Pakistan has 8.9 hospital beds/10,000 population and a public health care delivery network that is tiered with 6142 primary care centers, and 1282 hospitals. Intentional investment in managing cardiovascular disease has included the development of a network of cardiac care hospitals (9 satellite centers across the Sindh province with their flagship, the National Institute of Cardiovascular Diseases in Karachi). These centers provide cost-free care to all ST elevation myocardial infarction (STEMI) patients. In 2021, this network performed 16,958 primary PCIs for acute STEMI. Yet, nationally we are far from goal - there are approximately 130 cardiac catheterization labs in the country and of these only 36 offer 24/7 primary PCI.
Cost of care is often borne by the patient as most patients (~70%) choose to obtain care at private facilities. To protect against catastrophic health expenditure, the federal and provincial governments have introduced the Sehat Sahulat program and the Social Health Protection Initiative to cover inpatient care. Initial reports from the Khyber Pakhtunkhwa province show that cardiovascular care represent the highest number of claims. These initiatives ideally should evolve to cover outpatient visits, medications, and preventive primary care.
Research
A rise in CVD has not been accompanied by a commensurate increase in research. Clinical and basic science research are sparse, spearheaded by only a few institutions. Jafar et al through the Control of Blood Pressure and Risk Attenuation (COBRA) studies have demonstrated effective community level care delivery models. Saleheen and colleagues continue to study the genetic basis of early disease through the Pakistan Risk of Myocardial Infarction Study (PROMIS) and other linked cohorts. 4, 5 The PAK SEHAT (PAKistan Study of prEmature coronary atHerosclerosis in young AdulTs) study is ongoing and aims to determine the prevalence and biologic correlates of early coronary artery disease.
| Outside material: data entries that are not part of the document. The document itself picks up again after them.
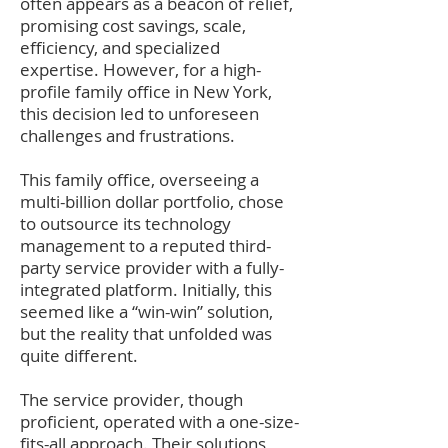
often appears as a beacon of relief,
promising cost savings, scale,
efficiency, and specialized
expertise. However, for a high-
profile family office in New York,
this decision led to unforeseen
challenges and frustr
ations.
This family office, overseeing a
multi-billion dollar portfolio, chose
to outsource its technology
management to a reputed third-
party service provider with a fully-
integrated platform. Initially, this
seemed like a “win-win” solution,
but the reality that unfolded was
quite different.
The service provider, though
proficient, operated with a one-size-
fits-all approach. Their solutions,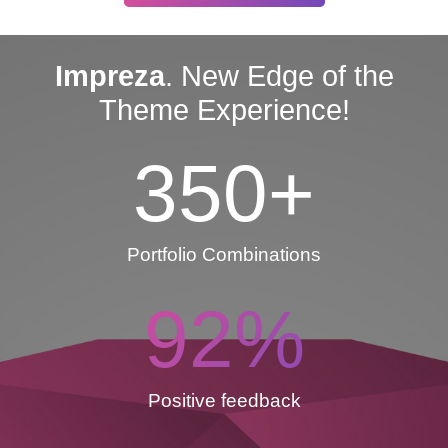
Impreza
. New Edge of the
Theme Experience!
350
+
Portfolio Combinations
92
%
Positive feedback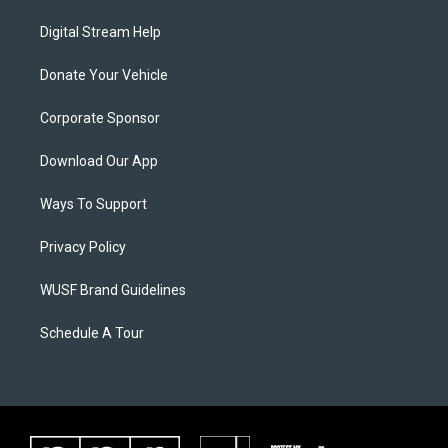
Digital Stream Help
Donate Your Vehicle
Corporate Sponsor
Download Our App
Ways To Support
Privacy Policy
WUSF Brand Guidelines
Schedule A Tour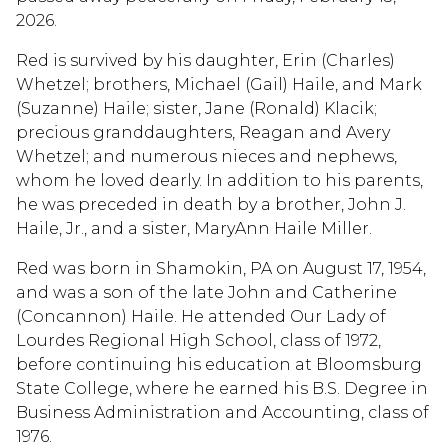
2026.
Red is survived by his daughter, Erin (Charles)
Whetzel; brothers, Michael (Gail) Haile, and Mark
(Suzanne) Haile; sister, Jane (Ronald) Klacik;
precious granddaughters, Reagan and Avery
Whetzel; and numerous nieces and nephews,
whom he loved dearly. In addition to his parents,
he was preceded in death by a brother, John J.
Haile, Jr., and a sister, MaryAnn Haile Miller.
Red was born in Shamokin, PA on August 17, 1954,
and was a son of the late John and Catherine
(Concannon) Haile. He attended Our Lady of
Lourdes Regional High School, class of 1972,
before continuing his education at Bloomsburg
State College, where he earned his B.S. Degree in
Business Administration and Accounting, class of
1976.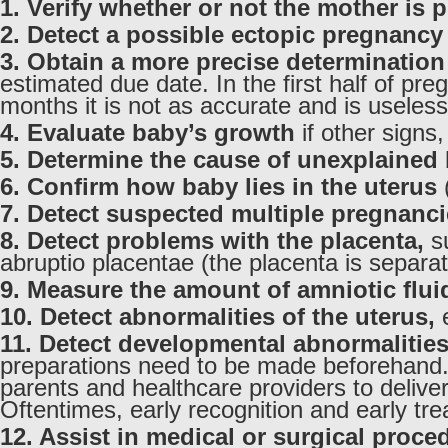
1. Verify whether or not the mother is 
2. Detect a possible ectopic pregnancy
3. Obtain a more precise determination
estimated due date. In the first half of pr
months it is not as accurate and is useless
4. Evaluate baby’s growth
if other signs
5. Determine the cause of unexplained 
6. Confirm how baby lies in the uterus
(
7. Detect suspected multiple pregnanc
8. Detect problems with the placenta,
su
abruptio placentae (the placenta is separa
9. Measure the amount of amniotic flui
10. Detect abnormalities of the uterus,
e
11. Detect developmental abnormalitie
preparations need to be made beforehand. A
parents and healthcare providers to deliver
Oftentimes, early recognition and early tre
12. Assist in medical or surgical proce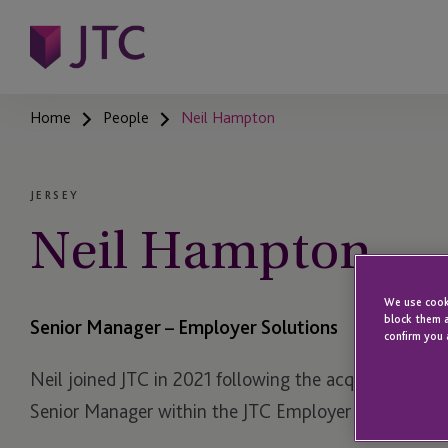
Home
People
Neil Hampton
JERSEY
Neil Hampton
We use cooki
block them a
Senior Manager – Employer Solutions
confirm you 
Neil joined JTC in 2021 following the acquisition of 
Senior Manager within the JTC Employer Solutions 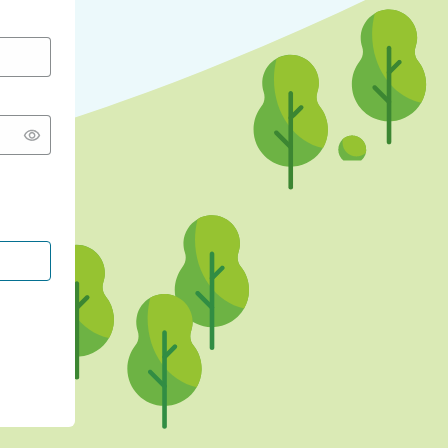
CONTINUE WITH GOOGLE
CONTINUE WITH FACEBOOK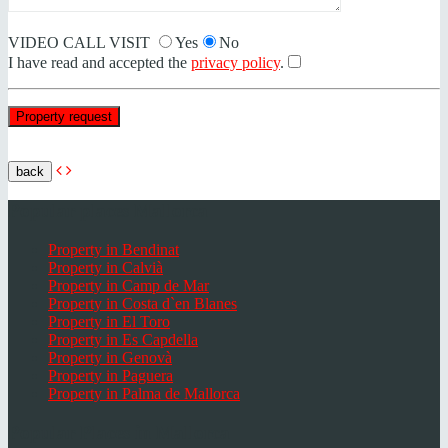
VIDEO CALL VISIT
Yes
No
I have read and accepted the
privacy policy
.
back
Popular places Mallorca
Property in Bendinat
Property in Calvià
Property in Camp de Mar
Property in Costa d`en Blanes
Property in El Toro
Property in Es Capdella
Property in Genovà
Property in Paguera
Property in Palma de Mallorca
Popular Places in Mallorca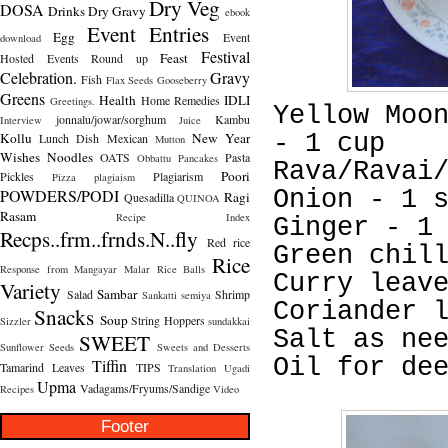
Dry Veg
DOSA
Drinks
Dry Gravy
ebook
Event Entries
Egg
Event
download
Festival
Feast
Hosted
Events Round up
Celebration.
Gravy
Fish
Flax Seeds
Gooseberry
Greens
Health
IDLI
Home Remedies
Greetings.
Yellow Moo
jonnalu/jowar/sorghum
Kambu
Interview
Juice
Kollu
New Year
- 1 cup
Lunch Dish
Mexican
Mutton
Wishes
Noodles
OATS
Pasta
Obbattu
Pancakes
Rava/Ravai
Poori
Pickles
Plagiarism
Pizza
plagiaism
POWDERS/PODI
Onion - 1 
Ragi
Quesadilla
QUINOA
Rasam
Recipe Index
Ginger - 1
Recps..frm..frnds.N..fly
Red rice
Green chil
Rice
Response from Mangayar Malar
Rice Balls
Curry leav
Variety
Sambar
Salad
Shrimp
Sankatti
semiya
Coriander 
Snacks
Soup
String Hoppers
Sizzler
sundakkai
Salt as ne
SWEET
Sunflower Seeds
Sweets and Desserts
Oil for de
Tiffin
Tamarind Leaves
TIPS
Translation
Ugadi
Upma
Vadagams/Fryums/Sandige
Recipes
Video
Footer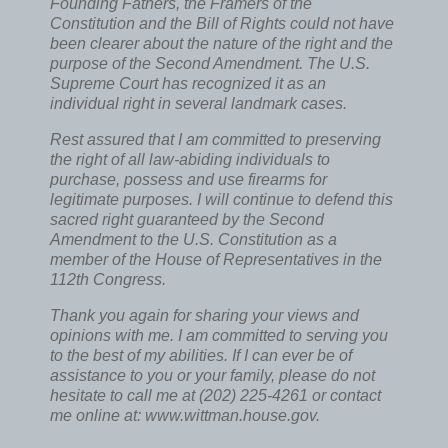
Founding Fathers, the Framers of the
Constitution and the Bill of Rights could not have
been clearer about the nature of the right and the
purpose of the Second Amendment. The U.S.
Supreme Court has recognized it as an
individual right in several landmark cases.
Rest assured that I am committed to preserving
the right of all law-abiding individuals to
purchase, possess and use firearms for
legitimate purposes. I will continue to defend this
sacred right guaranteed by the Second
Amendment to the U.S. Constitution as a
member of the House of Representatives in the
112th Congress.
Thank you again for sharing your views and
opinions with me. I am committed to serving you
to the best of my abilities. If I can ever be of
assistance to you or your family, please do not
hesitate to call me at (202) 225-4261 or contact
me online at: www.wittman.house.gov.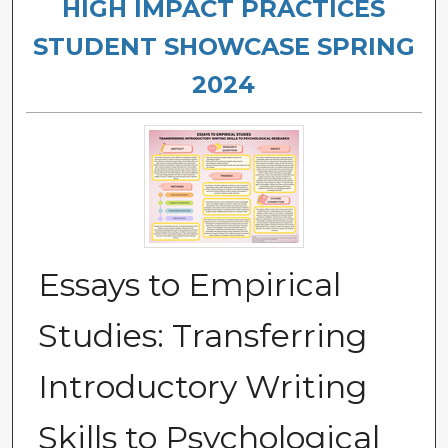
HIGH IMPACT PRACTICES
STUDENT SHOWCASE SPRING
2024
Essays to Empirical
Studies: Transferring
Introductory Writing
Skills to Psychological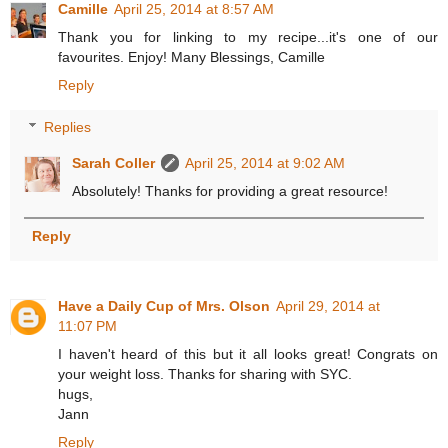
Camille
April 25, 2014 at 8:57 AM
Thank you for linking to my recipe...it's one of our
favourites. Enjoy! Many Blessings, Camille
Reply
Replies
Sarah Coller
April 25, 2014 at 9:02 AM
Absolutely! Thanks for providing a great resource!
Reply
Have a Daily Cup of Mrs. Olson
April 29, 2014 at
11:07 PM
I haven't heard of this but it all looks great! Congrats on
your weight loss. Thanks for sharing with SYC.
hugs,
Jann
Reply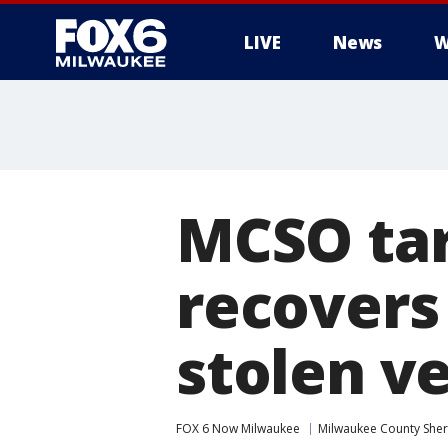
LIVE
News
W
MCSO tar
recovers
stolen ve
FOX 6 Now Milwaukee
Milwaukee County Sheri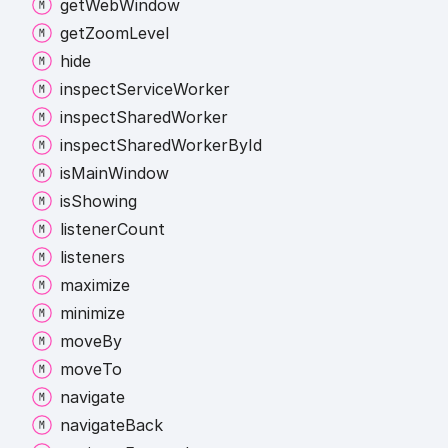
get
Web
Window
get
Zoom
Level
hide
inspect
Service
Worker
inspect
Shared
Worker
inspect
Shared
Worker
By
Id
is
Main
Window
is
Showing
listener
Count
listeners
maximize
minimize
move
By
move
To
navigate
navigate
Back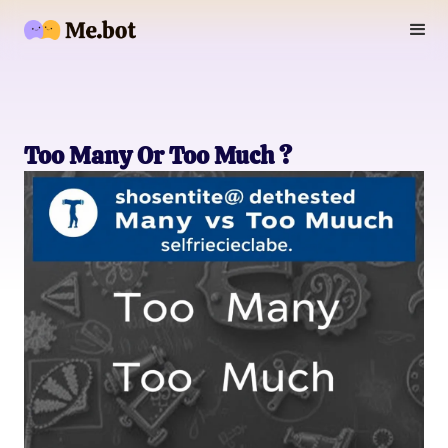
Too Many Or Too Much ?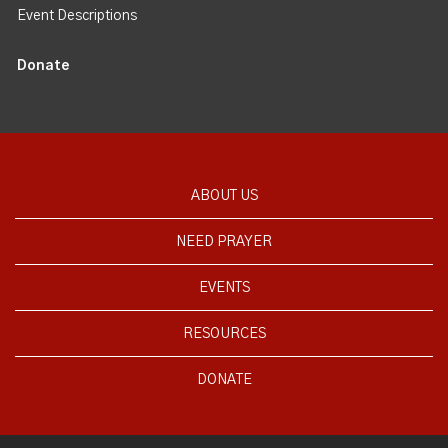
Event Descriptions
Donate
ABOUT US
NEED PRAYER
EVENTS
RESOURCES
DONATE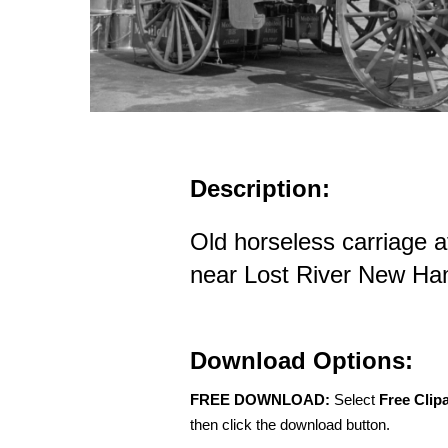
Description:
Old horseless carriage a
near Lost River New Ha
Download Options:
FREE DOWNLOAD:
Select
Free Clip
then click the download button.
Efforts to promote research and create a cadre of CVD research leaders have been led by academic institutions supported by external funders such as the Fogarty International Center, NIH, USA and the NIHR, UK. Sustainability of these initiatives requires Pakistan’s governmental and philanthropic sector matching, coupled with investment which is meager at present.
National Strategy
Figure 1 depicts multiple causes of CVD rise in Pakistan as well as proposed solutions. A multi-sector central command approach, guided by experts, data, community engagement, media messaging, and public-private partnerships comprised the backbone of the government’s successful COVID19 response and can be replicated and enhanced to combat CVD.
Figure 1.
Causes of and proposed solutions for cardiovascular disease in Pakistan.
Footnotes
Disclosures: ZS has received funding from the NIH-Fogarty International Center and the Bill & Melinda Gates Foundation.